Following decades of total quality management initiatives, including business process re-engineering and Six Sigma exercises, companies are “awash” with a multitude of measures and key performance indicators, says Nigel Martin in a recent blog.
But as companies gather and act on a variety of data streams, including shifts in customer buying patterns by segments, they often struggle to apply the right metrics to the data they’re analyzing, the business outputs they’re trying to achieve or the problems they’re attempting to solve.
In some cases, it’s a matter of misplaced semantics. As Mike Kennedy points out in a blog about talent analytics, some people confuse HR analytics with HR metrics and what each attempts to measure as well as the business value that can be expected from them. Here’s a great example of the differences Kennedy cites in his blog:
- Talent metrics (HR): How many top sales reps left (the company) last quarter?
- Talent analytics (business): Why do my top performing employees keep leaving?
In some cases, companies are applying the wrong metrics to customer analytics or they’re simply not probing far enough to get at the real business impact that’s being achieved. “While customer analytics continues to drive acquisition and retention goals, firms continue to measure success of customer analytics using easy-to-track marketing metrics as opposed to deeper profitability or engagement measures,” says Forrester Research analyst Srividya Sridharan in a blog post about Forrester’s State of Customer Analytics 2012 report.
Another part of the problem is that many marketers and other decision makers tend to focus measurements on bigger strategic issues and overlook tactical opportunities for applying data and analytics.
For example, a sporting goods retailer might be focusing its data and analytics on big picture issues such as comparing the sales performance of stores in different locations or how sales of certain types of merchandise are faring. While these are important measurements that should be looked at, the retailer may be bypassing other opportunities for applying analytics.

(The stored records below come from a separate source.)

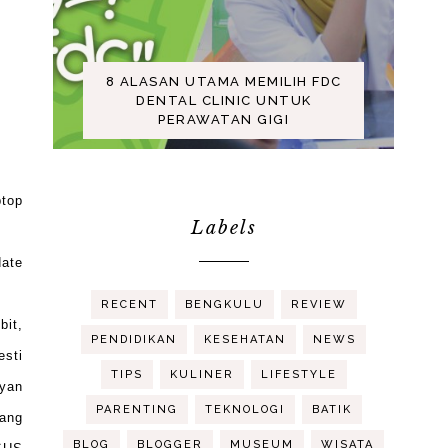
8 ALASAN UTAMA MEMILIH FDC
DENTAL CLINIC UNTUK
PERAWATAN GIGI
ptop
Labels
date
RECENT
BENGKULU
REVIEW
bit,
PENDIDIKAN
KESEHATAN
NEWS
esti
TIPS
KULINER
LIFESTYLE
oyan
PARENTING
TEKNOLOGI
BATIK
rang
BLOG
BLOGGER
MUSEUM
WISATA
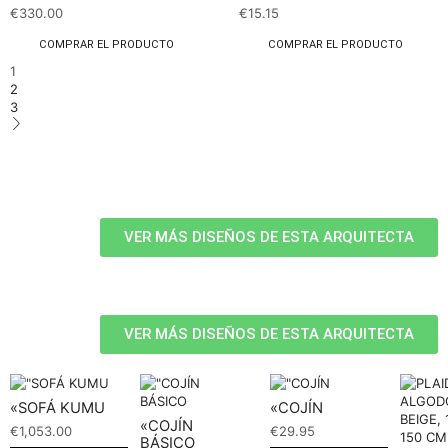
€
330.00
€
15.15
COMPRAR EL PRODUCTO
COMPRAR EL PRODUCTO
1
2
3
VER MÁS DISEÑOS DE ESTA ARQUITECTA
VER MÁS DISEÑOS DE ESTA ARQUITECTA
«SOFÁ KUMU
«COJÍN
«COJÍN
€
1,053.00
€
29.95
BÁSICO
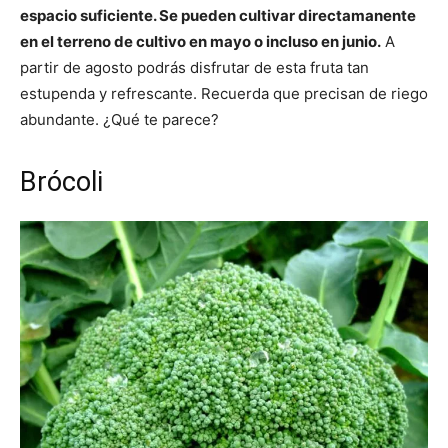
espacio suficiente. Se pueden cultivar directamanente
en el terreno de cultivo en mayo o incluso en junio.
A
partir de agosto podrás disfrutar de esta fruta tan
estupenda y refrescante. Recuerda que precisan de riego
abundante. ¿Qué te parece?
Brócoli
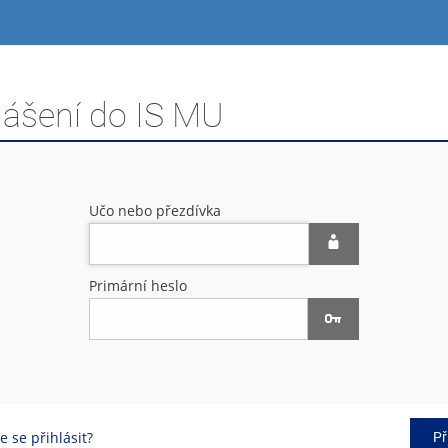
lášení do IS MU
Učo nebo přezdívka
Primární heslo
 se přihlásit?
Př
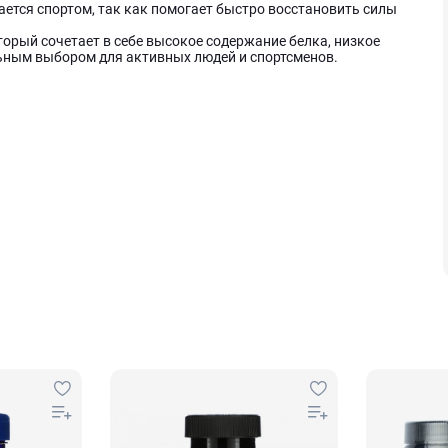
имается спортом, так как помогает быстро восстановить силы
который сочетает в себе высокое содержание белка, низкое
льным выбором для активных людей и спортсменов.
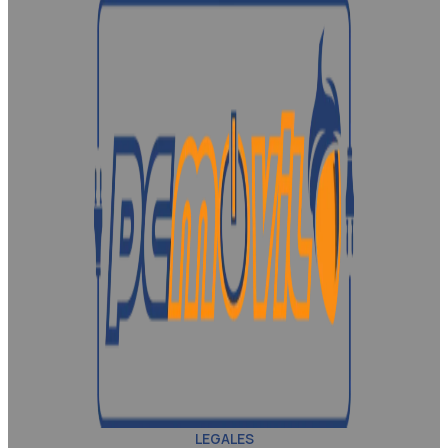
LEGALES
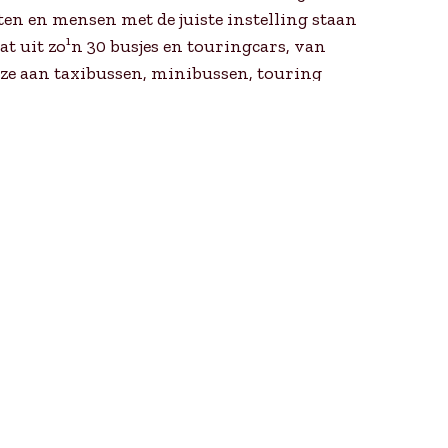
ten en mensen met de juiste instelling staan
at uit zo¹n 30 busjes en touringcars, van
uze aan taxibussen, minibussen, touring
tuk voldoen ze aan de eisen die het moderne
 zijn. Onze 88 jaar ervaring heeft een schat
 u uw voordeel mee doen. We willen graag
fteling tot de volledige organisatie van uw
over verder praten.In ons 94-jarig bestaan
daan en daar kunt u uw voordeel mee doen.
en. Van de schoolreis naar de Efteling of
an uw (personeels)vervoer.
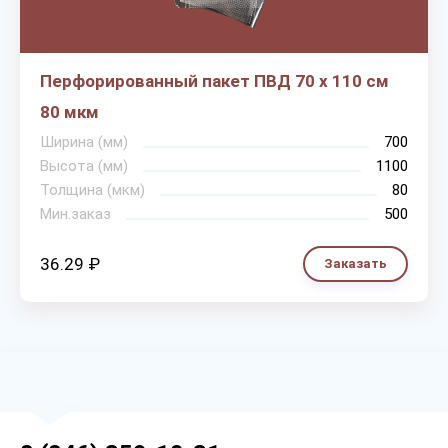
Перфорированный пакет ПВД 70 х 110 см
80 мкм
Ширина (мм)
700
Высота (мм)
1100
Толщина (мкм)
80
Мин.заказ
500
36.29 ₽
Заказать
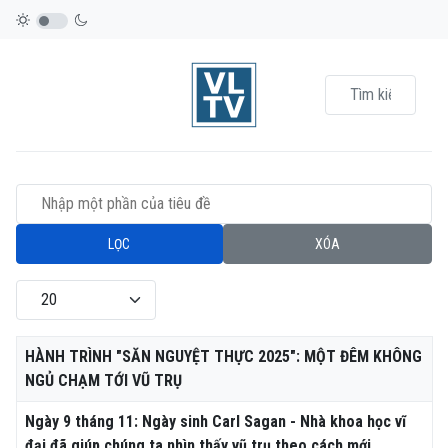
Nhập một phần của tiêu đề
LỌC
XÓA
Hiển thị #
Tiêu đề
HÀNH TRÌNH "SĂN NGUYỆT THỰC 2025": MỘT ĐÊM KHÔNG
NGỦ CHẠM TỚI VŨ TRỤ
Ngày 9 tháng 11: Ngày sinh Carl Sagan - Nhà khoa học vĩ
đại đã giúp chúng ta nhìn thấy vũ trụ theo cách mới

For instance, which promotions are working most effectively for us and why? What would the impact be if we ran a promotion for soccer cleats for 14 days rather than 10 days? What’s the best time to launch a promotion on basketball sneakers? Which customers in our customer database should we be targeting?
Analytics can provide companies with incredible insights into their customers, as well as information about shifts in business conditions, etc. To obtain these insights, sometimes decision makers need to ask the right questions.